Stored items:
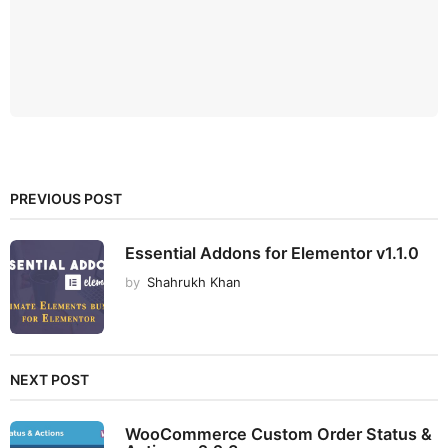
PREVIOUS POST
Essential Addons for Elementor v1.1.0
by
Shahrukh Khan
NEXT POST
WooCommerce Custom Order Status &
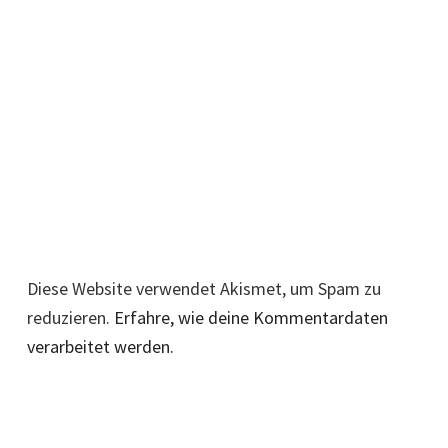
Diese Website verwendet Akismet, um Spam zu
reduzieren.
Erfahre, wie deine Kommentardaten
verarbeitet werden.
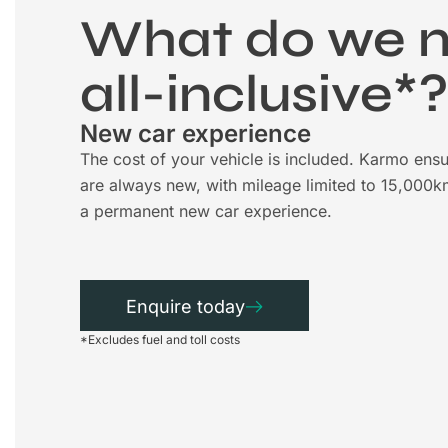
What do we 
all-inclusive*
New car experience
The cost of your vehicle is included. Karmo ensu
are always new, with mileage limited to 15,000k
a permanent new car experience.
Enquire today
*Excludes fuel and toll costs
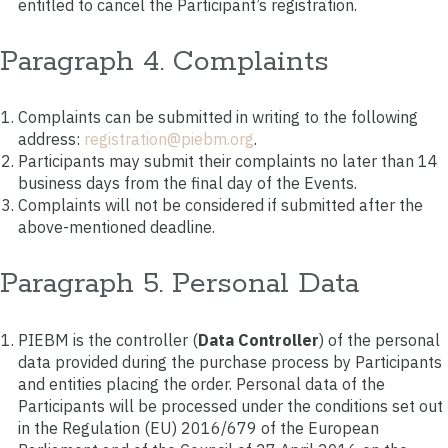
entitled to cancel the Participant’s registration.
Paragraph 4. Complaints
Complaints can be submitted in writing to the following
address:
registration@piebm.org
.
Participants may submit their complaints no later than 14
business days from the final day of the Events.
Complaints will not be considered if submitted after the
above-mentioned deadline.
Paragraph 5. Personal Data
PIEBM is the controller (
Data Controller
) of the personal
data provided during the purchase process by Participants
and entities placing the order. Personal data of the
Participants will be processed under the conditions set out
in the Regulation (EU) 2016/679 of the European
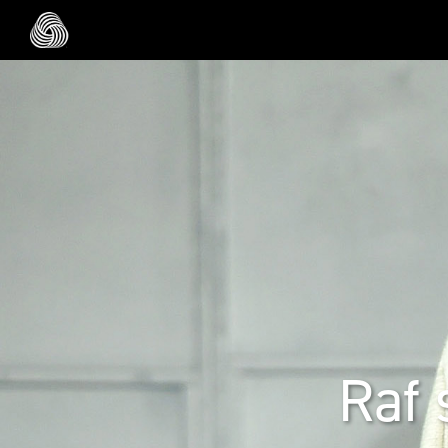
Skip to main content
Raf 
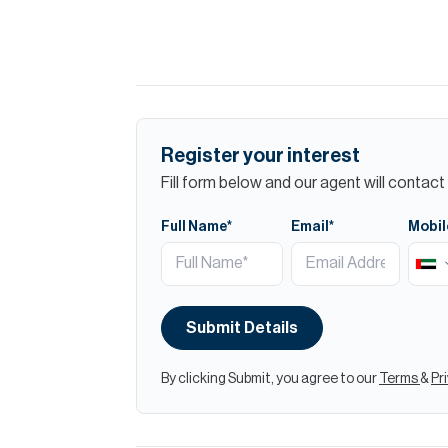
Register your interest
Fill form below and our agent will contact 
Full Name*
Email*
Mobil
Submit Details
By clicking Submit, you agree to our
Terms
&
Pr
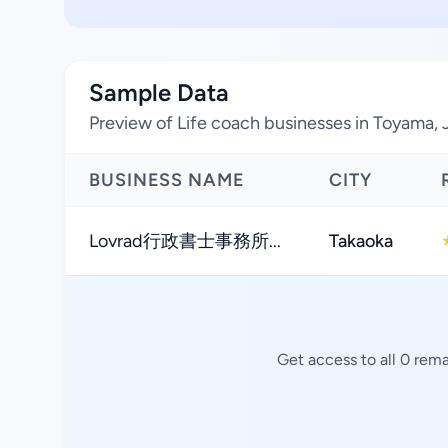
Sample Data
Preview of Life coach businesses in Toyama,
BUSINESS NAME
CITY
Lovrad行政書士事務所...
Takaoka
Get access to all 0 rem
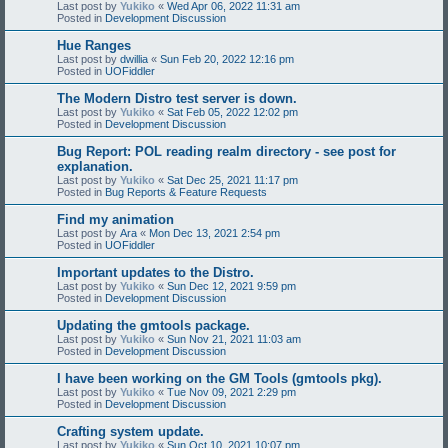
Last post by
Yukiko
«
Wed Apr 06, 2022 11:31 am
Posted in
Development Discussion
Hue Ranges
Last post by
dwillia
«
Sun Feb 20, 2022 12:16 pm
Posted in
UOFiddler
The Modern Distro test server is down.
Last post by
Yukiko
«
Sat Feb 05, 2022 12:02 pm
Posted in
Development Discussion
Bug Report: POL reading realm directory - see post for
explanation.
Last post by
Yukiko
«
Sat Dec 25, 2021 11:17 pm
Posted in
Bug Reports & Feature Requests
Find my animation
Last post by
Ara
«
Mon Dec 13, 2021 2:54 pm
Posted in
UOFiddler
Important updates to the Distro.
Last post by
Yukiko
«
Sun Dec 12, 2021 9:59 pm
Posted in
Development Discussion
Updating the gmtools package.
Last post by
Yukiko
«
Sun Nov 21, 2021 11:03 am
Posted in
Development Discussion
I have been working on the GM Tools (gmtools pkg).
Last post by
Yukiko
«
Tue Nov 09, 2021 2:29 pm
Posted in
Development Discussion
Crafting system update.
Last post by
Yukiko
«
Sun Oct 10, 2021 10:07 pm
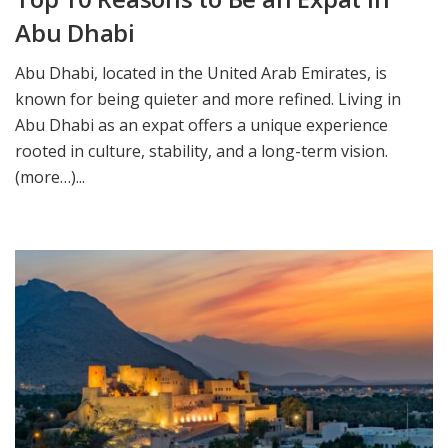
Abu Dhabi
Abu Dhabi, located in the United Arab Emirates, is
known for being quieter and more refined. Living in
Abu Dhabi as an expat offers a unique experience
rooted in culture, stability, and a long-term vision.
(more…)...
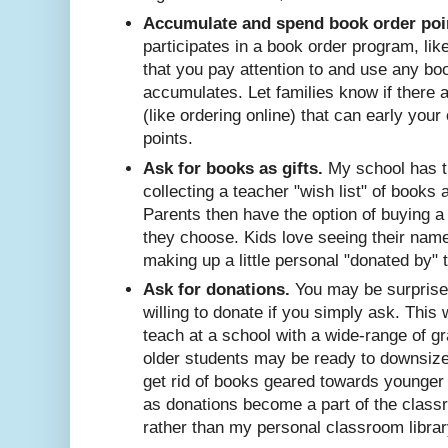
Accumulate and spend book order poi
participates in a book order program, li
that you pay attention to and use any bo
accumulates. Let families know if there 
(like ordering online) that can early your
points.
Ask for books as gifts.
My school has th
collecting a teacher "wish list" of books 
Parents then have the option of buying a
they choose. Kids love seeing their nam
making up a little personal "donated by" t
Ask for donations.
You may be surprised
willing to donate if you simply ask. This 
teach at a school with a wide-range of gr
older students may be ready to downsize 
get rid of books geared towards younger 
as donations become a part of the classr
rather than my personal classroom library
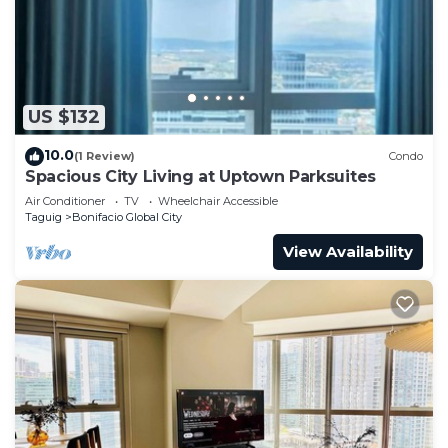
US $132
10.0
(1 Review)
Condo
Spacious City Living at Uptown Parksuites
Air Conditioner
TV
Wheelchair Accessible
Taguig
Bonifacio Global City
View Availability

» **TASK PROMPT**:
Every line above in the stretch from the one with "Data Controller" through the one with "Sample Data" is to be transcribed exactly, ends included. No picture is copied.

» **RESPONSE TO THIS TASK**:
Data Controller
) of the personal
data provided during the purchase process by Participants
and entities placing the order. Personal data of the
Participants will be processed under the conditions set out
in the Regulation (EU) 2016/679 of the European
Skip to main content
Raf 
Register your interest
Fill form below and our agent will contact 
Full Name*
Email*
Mobil
Submit Details
By clicking Submit, you agree to our
Terms
&
Pr
Sample Data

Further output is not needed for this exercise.